"You should blog about how annoying you are, because now I have to reset everything in my house so you can blog," said Ned, who is a crabby person.
I'm at Ned's, using my laptop, and in case you're thinking, "June never mentions her laptop. June never vomits at home," the reason I never mention my laptop is I don't have one, but I have a work one that I took home because I have to work this weekend. I had to log onto Ned's Wi-Fi, which was a lot less sexy than it sounds, and apparently I broke his Internet.
Yes, I have to work a little this weekend. If you were a careful reader, you'd know I am a pyrotechnician, and that this is the biggest week of my year. Man, do I love setting off the 'works.
Ned lives downtown, right in the heart of things, and since last night there's been a band playing on a makeshift stage approximately one inch from his bedroom window. We are headed back to my house soon, for obvious reasons.
Earlier today, Ned and I were making out, and Ned stopped in the middle of everything. "Are you listening to what they're playing right now?" Obviously I am compelling and fascinating to kiss.
"They're playing Billy Jo McAllister and his Tallahatchee Bridge," said Ned, who have I mentioned is clearly swept away by my prowess?
Why would you play that at a 4th of July celebration, anyway? How is that a song? Happy 4th! We're independent! Suicide!
Anyway, in case you were wondering, I only have the one cat, still, with half an eye. One cat, half an eye; two dogs, many eyes.
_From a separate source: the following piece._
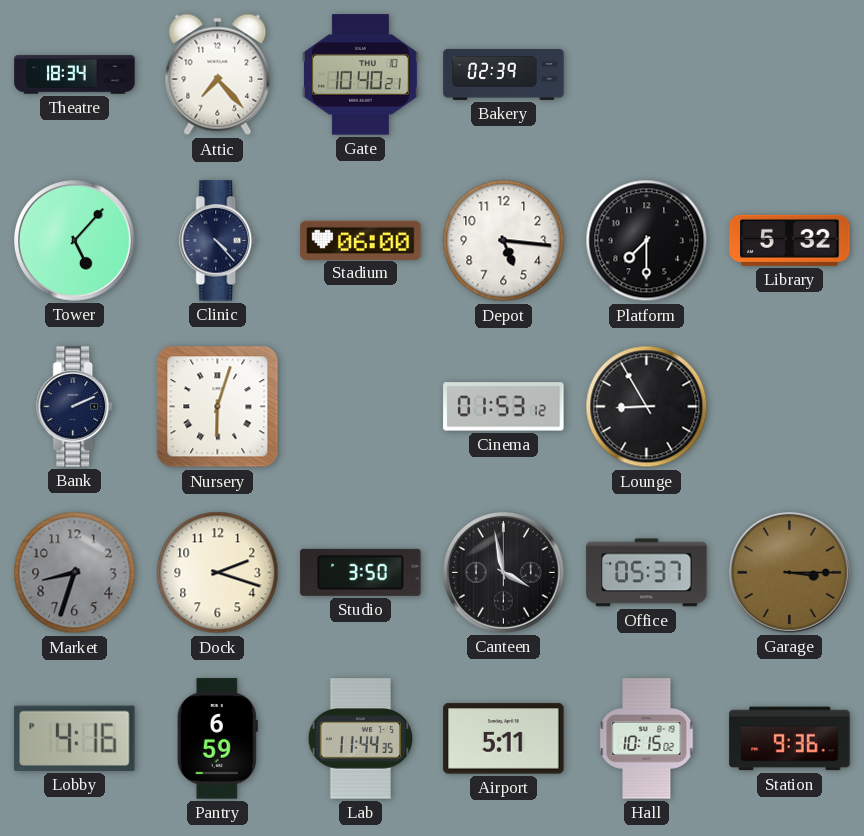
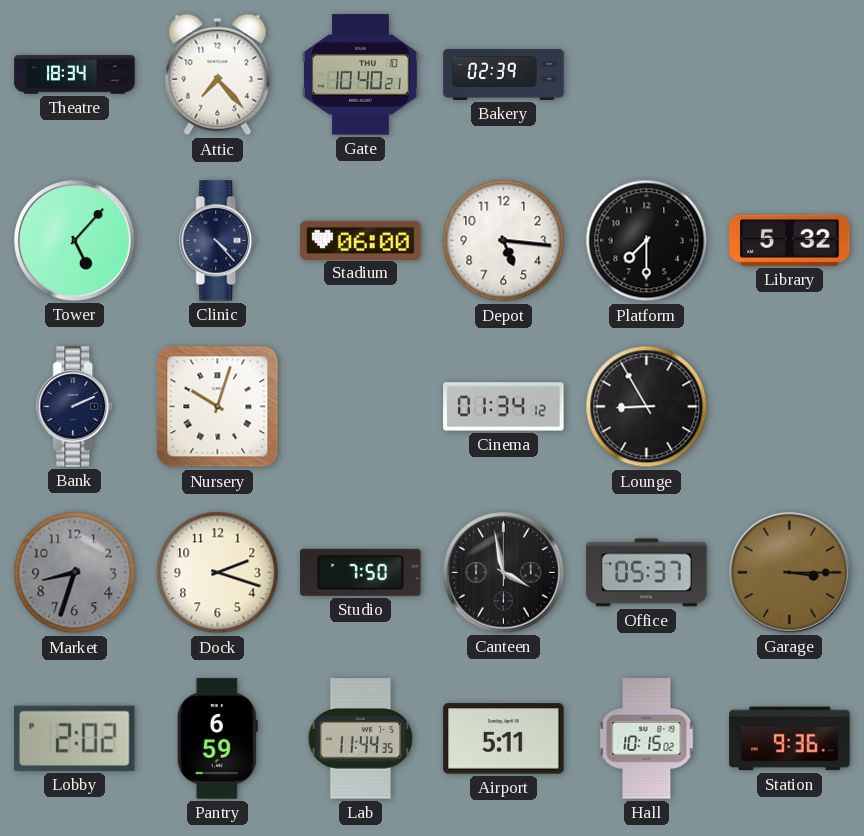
Nursery: 6:03 -> 10:03
Cinema: 01:53 -> 01:34
Studio: 3:50 -> 7:50
Lobby: 4:16 -> 2:02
Everyone in the copyediting department in my part of work has glasses. The other day someone asked me to look something over. "It's already been looked at once," the person said. "Yeah, but it's good to get an 8th set of eyes on it," I said and then I bought one of those broken-in-half heart necklaces and wore both sides. Am incomplete without own self.
I gotta go, mostly because I have to pee, but I feel very Carrie Bradshaw right now, laptopping on Ned's bed. Which once again sounds way sexier than it is.
Hope you have an explosive 4th. Try not to blow off any of your parts. Ned just came in and said to tell you all reconnecting his modem was easier than he thought it'd be. Ned is now an IT expert. Then he mentioned the current band that's playing, and clearly he is obsessed with these bands, just because we could open the window and chuck them all under the chin. Geez.